Não há dúvida. Foi capaz de prejudicar estatais e o povo que recolhe impostos
em prol dos negócios da empresa do amigo Emílio. Seguiu sempre a surrada máxima
“para os amigos, tudo!”. Com o patrimônio alheio – de cada um de nós,
brasileiros. Você bancou a farra. Mas isso é detalhe. Não seria da conta de
ninguém, é verdade, se o deplorável hábito de pedir tudo a todos ocorresse
estritamente na platitude das relações desinteressadas. Infelizmente não foi
bem assim. O que ele fez chama-se corrupção. Em benefício próprio e dos seus.
Com a quebra inexorável das finanças de um País. Está evidenciado. Lula
instaurou a corrupção como política de Estado.
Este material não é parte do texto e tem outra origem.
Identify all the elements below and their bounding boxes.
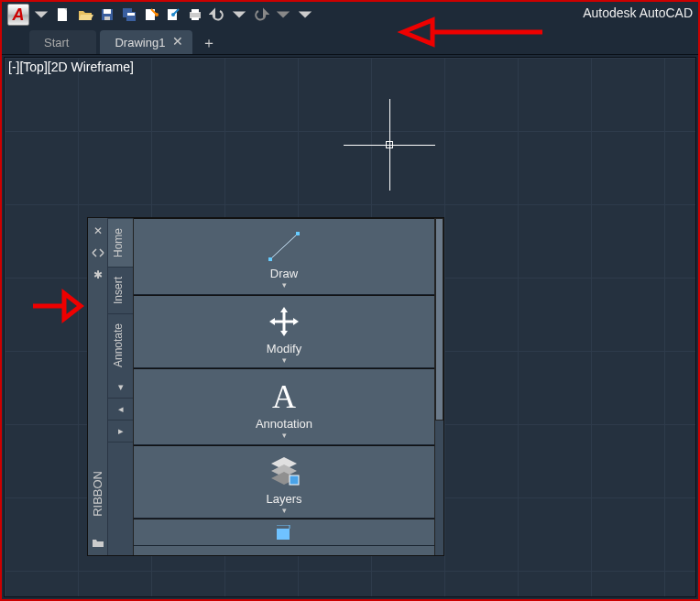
panel-block[interactable]: [134, 519, 434, 546]
ribbon-tab-more-2[interactable]: ◂: [108, 399, 133, 421]
viewport-label[interactable]: [-][Top][2D Wireframe]: [8, 60, 134, 74]
qat-save-web-button[interactable]: [163, 5, 183, 25]
block-icon: [273, 525, 295, 543]
panel-annotation[interactable]: A Annotation ▾: [134, 368, 434, 445]
palette-body: Draw ▾ Modify ▾ A Annotation ▾ Layers: [134, 218, 443, 555]
svg-rect-12: [191, 9, 199, 13]
svg-rect-2: [104, 9, 111, 14]
palette-close-icon[interactable]: ✕: [91, 224, 105, 238]
panel-expand-icon[interactable]: ▾: [282, 431, 287, 440]
qat-open-button[interactable]: [75, 5, 95, 25]
qat-plot-button[interactable]: [185, 5, 205, 25]
panel-title: Layers: [266, 492, 301, 506]
text-icon: A: [272, 378, 296, 415]
panel-title: Modify: [267, 342, 301, 355]
panel-modify[interactable]: Modify ▾: [134, 295, 434, 368]
svg-rect-13: [191, 17, 199, 20]
file-tabbar: Start Drawing1 ✕ ＋: [2, 27, 698, 55]
panel-expand-icon[interactable]: ▾: [282, 506, 287, 515]
ribbon-tab-more-1[interactable]: ▾: [108, 377, 133, 399]
palette-tabs: Home Insert Annotate ▾ ◂ ▸: [108, 218, 134, 555]
svg-rect-0: [58, 8, 67, 21]
app-title: Autodesk AutoCAD: [583, 5, 693, 20]
qat-new-button[interactable]: [53, 5, 73, 25]
svg-line-14: [270, 234, 298, 259]
scrollbar-thumb[interactable]: [435, 218, 443, 421]
ribbon-tab-insert[interactable]: Insert: [108, 267, 133, 313]
panel-layers[interactable]: Layers ▾: [134, 445, 434, 519]
qat-save-button[interactable]: [97, 5, 117, 25]
palette-dock-icon[interactable]: [91, 246, 105, 260]
qat-open-web-button[interactable]: [141, 5, 161, 25]
layers-icon: [266, 453, 302, 490]
panel-expand-icon[interactable]: ▾: [282, 355, 287, 365]
svg-rect-16: [296, 232, 300, 235]
panel-title: Annotation: [256, 417, 312, 431]
svg-point-8: [155, 13, 159, 16]
qat-redo-dropdown[interactable]: [273, 5, 293, 25]
qat-redo-button[interactable]: [251, 5, 271, 25]
svg-rect-19: [290, 475, 299, 485]
svg-rect-3: [104, 16, 110, 20]
tab-label: Drawing1: [115, 36, 165, 49]
close-icon[interactable]: ✕: [170, 34, 185, 49]
palette-title: RIBBON: [91, 467, 104, 520]
ribbon-tab-more-3[interactable]: ▸: [108, 421, 133, 443]
move-icon: [266, 303, 302, 340]
app-logo-text: A: [13, 5, 25, 25]
drawing-viewport[interactable]: [-][Top][2D Wireframe] ✕ ✱ RIBBON Home I…: [4, 57, 696, 597]
app-menu-dropdown[interactable]: [31, 5, 51, 25]
palette-settings-icon[interactable]: ✱: [91, 268, 105, 282]
panel-title: Draw: [270, 267, 298, 280]
qat-undo-button[interactable]: [207, 5, 227, 25]
panel-expand-icon[interactable]: ▾: [282, 280, 287, 290]
palette-scrollbar[interactable]: [434, 218, 443, 555]
svg-point-10: [171, 13, 175, 16]
svg-rect-6: [127, 13, 135, 16]
ribbon-tab-home[interactable]: Home: [108, 218, 133, 267]
qat-customize-dropdown[interactable]: [295, 5, 315, 25]
tab-label: Start: [44, 36, 69, 49]
panel-draw[interactable]: Draw ▾: [134, 218, 434, 295]
tab-start[interactable]: Start: [29, 30, 96, 54]
svg-rect-15: [268, 257, 272, 261]
titlebar: A Autodesk AutoCAD: [2, 2, 698, 27]
ribbon-tab-annotate[interactable]: Annotate: [108, 313, 133, 377]
tab-drawing1[interactable]: Drawing1 ✕: [100, 30, 192, 54]
ribbon-palette: ✕ ✱ RIBBON Home Insert Annotate ▾ ◂ ▸ Dr: [87, 217, 444, 556]
qat-undo-dropdown[interactable]: [229, 5, 249, 25]
qat-saveas-button[interactable]: [119, 5, 139, 25]
app-menu-button[interactable]: A: [7, 4, 29, 26]
line-icon: [261, 228, 307, 265]
folder-icon[interactable]: [91, 535, 105, 550]
svg-rect-11: [190, 12, 201, 18]
add-tab-button[interactable]: ＋: [198, 32, 220, 54]
palette-control-strip: ✕ ✱ RIBBON: [88, 218, 108, 555]
svg-rect-20: [277, 529, 290, 540]
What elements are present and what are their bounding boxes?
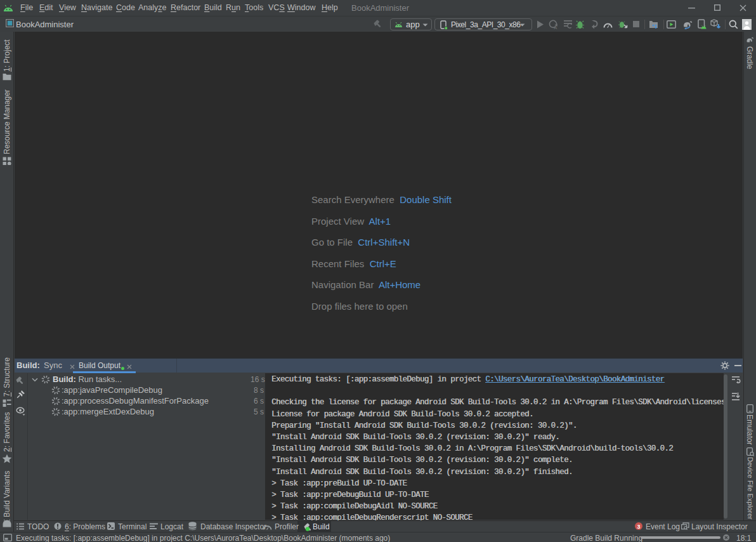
svg-text:A: A [554,25,557,30]
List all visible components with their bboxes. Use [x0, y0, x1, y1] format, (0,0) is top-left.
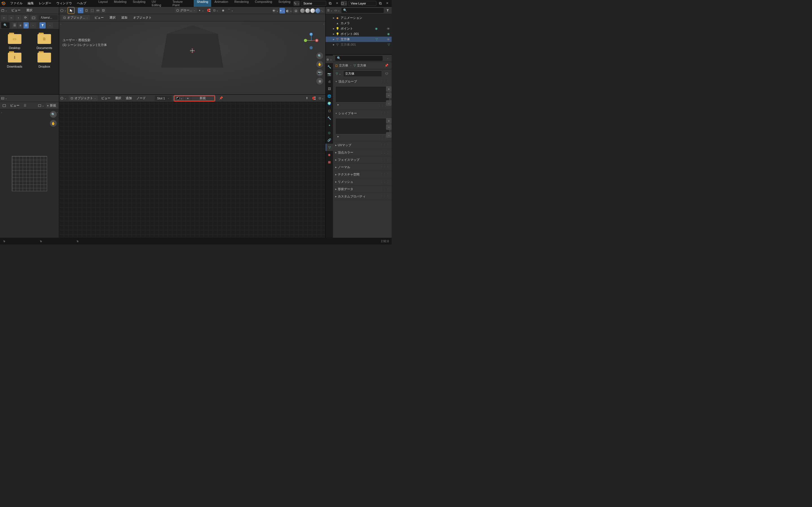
folder-documents[interactable]: 🗎 Documents: [32, 33, 57, 50]
interaction-mode-dropdown[interactable]: オブジェク...⌄: [61, 15, 90, 20]
menu-window[interactable]: ウィンドウ: [54, 0, 74, 6]
select-mode-lasso-icon[interactable]: ▭: [95, 8, 100, 13]
select-mode-extra-icon[interactable]: ⊡: [100, 8, 106, 13]
specials-icon[interactable]: ⌄: [386, 100, 392, 106]
viewlayer-new-icon[interactable]: [377, 1, 383, 6]
filter-toggle-icon[interactable]: [40, 22, 46, 29]
shading-solid-icon[interactable]: [305, 8, 310, 13]
tab-material-icon[interactable]: ◉: [326, 151, 333, 158]
eye-icon[interactable]: 👁: [387, 27, 390, 31]
specials-icon[interactable]: ⌄: [386, 132, 392, 138]
properties-options-icon[interactable]: ⌄: [385, 55, 391, 61]
expand-icon[interactable]: ▶: [333, 44, 335, 46]
shape-key-list[interactable]: [335, 118, 389, 134]
gizmo-toggle-icon[interactable]: ✦⌄: [280, 8, 285, 13]
path-input[interactable]: /Users/...: [39, 15, 58, 20]
tree-item-camera[interactable]: ▶ ▲ カメラ: [326, 20, 392, 26]
expand-icon[interactable]: ▶: [333, 27, 335, 30]
nav-up-icon[interactable]: ↑: [15, 15, 21, 20]
nav-refresh-icon[interactable]: ⟳: [22, 15, 29, 20]
menu-help[interactable]: ヘルプ: [75, 0, 89, 6]
material-slot-dropdown[interactable]: Slot 1⌄: [155, 96, 172, 101]
panel-header[interactable]: ▶テクスチャ空間⋮⋮⋮: [333, 171, 392, 178]
menu-file[interactable]: ファイル: [8, 0, 25, 6]
select-mode-tweak-icon[interactable]: ▫: [78, 8, 84, 13]
tab-tool-icon[interactable]: 🔧: [326, 63, 333, 70]
expand-icon[interactable]: ▶: [333, 33, 335, 35]
panel-header[interactable]: ▼頂点グループ⋮⋮⋮: [333, 78, 392, 85]
pivot-icon[interactable]: ⌄: [198, 8, 204, 13]
outliner-search-input[interactable]: 🔍: [342, 8, 384, 13]
filter-settings-icon[interactable]: ⌄: [47, 22, 53, 28]
material-browse-icon[interactable]: ⌄: [174, 96, 185, 101]
image-mode-icon[interactable]: [1, 103, 7, 108]
viewport-3d-region[interactable]: › ‹ ユーザー・透視投影 (1) シーンコレクション | 立方体 Z: [59, 21, 325, 94]
tab-scene-icon[interactable]: 🌐: [326, 93, 333, 100]
menu-render[interactable]: レンダー: [37, 0, 54, 6]
remove-item-icon[interactable]: −: [386, 124, 392, 130]
camera-view-icon[interactable]: 📷: [316, 69, 323, 76]
ne-menu-select[interactable]: 選択: [114, 96, 122, 101]
cursor-tool-icon[interactable]: [68, 7, 74, 14]
tree-item-point[interactable]: ▶ 💡 ポイント ◉ 👁: [326, 26, 392, 31]
editor-type-3dview-icon[interactable]: ⌄: [60, 8, 66, 13]
shader-node-editor[interactable]: ⌄ オブジェクト⌄ ビュー 選択 追加 ノード Slot 1⌄ ⌄ + 新規 📌…: [59, 95, 325, 238]
mesh-data-icon[interactable]: ▽: [388, 43, 390, 47]
fb-menu-select[interactable]: 選択: [24, 8, 34, 13]
light-data-icon[interactable]: ◉: [375, 27, 378, 31]
folder-dropbox[interactable]: Dropbox: [32, 51, 57, 68]
vp-menu-view[interactable]: ビュー: [93, 15, 105, 20]
expand-icon[interactable]: ▶: [333, 17, 335, 19]
tab-physics-icon[interactable]: ◎: [326, 129, 333, 136]
panel-header[interactable]: ▼シェイプキー⋮⋮⋮: [333, 110, 392, 117]
panel-header[interactable]: ▶リメッシュ⋮⋮⋮: [333, 178, 392, 185]
fb-search-icon[interactable]: 🔍: [1, 22, 10, 29]
tab-render-icon[interactable]: 📷: [326, 70, 333, 78]
scene-browse-icon[interactable]: ⌄: [294, 1, 300, 6]
snap-icon[interactable]: 🧲: [311, 96, 317, 101]
tab-modifier-icon[interactable]: 🔧: [326, 114, 333, 122]
fb-menu-view[interactable]: ビュー: [10, 8, 22, 13]
snap-target-icon[interactable]: ⊡⌄: [213, 8, 219, 13]
nav-back-icon[interactable]: ←: [1, 15, 7, 20]
ie-menu-more-icon[interactable]: ☰: [22, 103, 28, 108]
pan-icon[interactable]: ✋: [316, 61, 323, 68]
pan-icon[interactable]: ✋: [50, 120, 57, 127]
image-canvas[interactable]: [0, 109, 59, 238]
vp-menu-object[interactable]: オブジェクト: [132, 15, 153, 20]
folder-desktop[interactable]: ▭ Desktop: [2, 33, 28, 50]
ne-menu-add[interactable]: 追加: [124, 96, 133, 101]
expand-row-icon[interactable]: ▶: [338, 135, 339, 139]
breadcrumb-object[interactable]: ◻立方体: [335, 63, 348, 68]
ne-menu-view[interactable]: ビュー: [100, 96, 112, 101]
snap-toggle-icon[interactable]: 🧲: [206, 8, 212, 13]
data-name-input[interactable]: 立方体: [343, 70, 382, 77]
add-item-icon[interactable]: +: [386, 118, 392, 124]
tab-particle-icon[interactable]: ✦: [326, 122, 333, 129]
ne-menu-node[interactable]: ノード: [135, 96, 147, 101]
xray-icon[interactable]: ⊡: [293, 8, 299, 13]
viewlayer-browse-icon[interactable]: ⌄: [341, 1, 347, 6]
menu-edit[interactable]: 編集: [26, 0, 36, 6]
folder-downloads[interactable]: ⬇ Downloads: [2, 51, 28, 68]
tree-item-animation[interactable]: ▶ ◆ アニメーション: [326, 15, 392, 20]
outliner-display-mode-icon[interactable]: ▭⌄: [334, 8, 340, 13]
mesh-data-icon[interactable]: ▽: [375, 38, 378, 41]
eye-icon[interactable]: 👁: [387, 38, 390, 41]
editor-type-image-icon[interactable]: ⌄: [1, 96, 7, 101]
shader-type-dropdown[interactable]: オブジェクト⌄: [69, 96, 98, 101]
expand-icon[interactable]: ▶: [333, 38, 335, 41]
navigation-gizmo[interactable]: Z X: [303, 33, 320, 50]
shading-matprev-icon[interactable]: [310, 8, 315, 13]
image-browse-icon[interactable]: ⌄: [38, 103, 44, 108]
add-item-icon[interactable]: +: [386, 86, 392, 92]
data-browse-icon[interactable]: ▽⌄: [335, 71, 342, 76]
tree-item-point001[interactable]: ▶ 💡 ポイント.001 ◉: [326, 31, 392, 37]
panel-header[interactable]: ▶UVマップ⋮⋮⋮: [333, 142, 392, 149]
tab-data-icon[interactable]: ▽: [326, 144, 333, 151]
zoom-icon[interactable]: 🔍: [316, 52, 323, 59]
shading-options-icon[interactable]: ⌄: [322, 10, 324, 12]
zoom-icon[interactable]: 🔍: [50, 111, 57, 118]
outliner-filter-icon[interactable]: [385, 8, 391, 13]
display-detail-icon[interactable]: ≡: [17, 22, 23, 29]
Em suas gestões, e na da
sucessora Dilma , os desvios ganharam conotação de praga endêmica,
institucionalizada e alastraram-se para cada departamento, autarquia ou
organismo federal. Às favas com os escrúpulos. Lula hoje diz que as acusações
são mentira. Só ele fala a verdade. Seria a história mais fabulosa do mundo um
conluio tão bem arquitetado de delatores, que contam em requintes de detalhes
as tramoias do grande líder, com o intuito exclusivo de condená-lo. Quem não se
condói de tamanha injustiça? Lula agora reclama das noites insones, temerário
de ser preso a qualquer momento. Os companheiros ideológicos desembarcam. O
marxista Noam Chomsky, admirador de primeira hora, reclamou do partido e do seu
criador que “simplesmente não pode manter as mãos fora da caixa
registradora…que está roubando o tempo todo”. A alternativa do retirante
nordestino que virou presidente – e acredita estar sendo penalizado por essa
condição – é reagir no grito. Insistir na nauseabunda mentira. Seus convictos
aliados – detentores de uma fé incondicional, que enxergam o homem quase como
uma divindade, a despeito de seus reincidentes pecados – convocam a militância
para armar um verdadeiro circo de protestos em frente à sede da Polícia
Federal, em Curitiba, onde no próximo dia 3 acontece o que já vem sendo chamado
como o “embate do século” entre o paladino da justiça, Sergio Moro, e o cacique
objeto da cega veneração. Os mais extremados abarrotam as redes sociais com
ameaças de “guerra civil”, num tom belicoso que extrapola para o crime, sem
receio de reprimendas. A lei, ora a lei, não vale para o grande comandante.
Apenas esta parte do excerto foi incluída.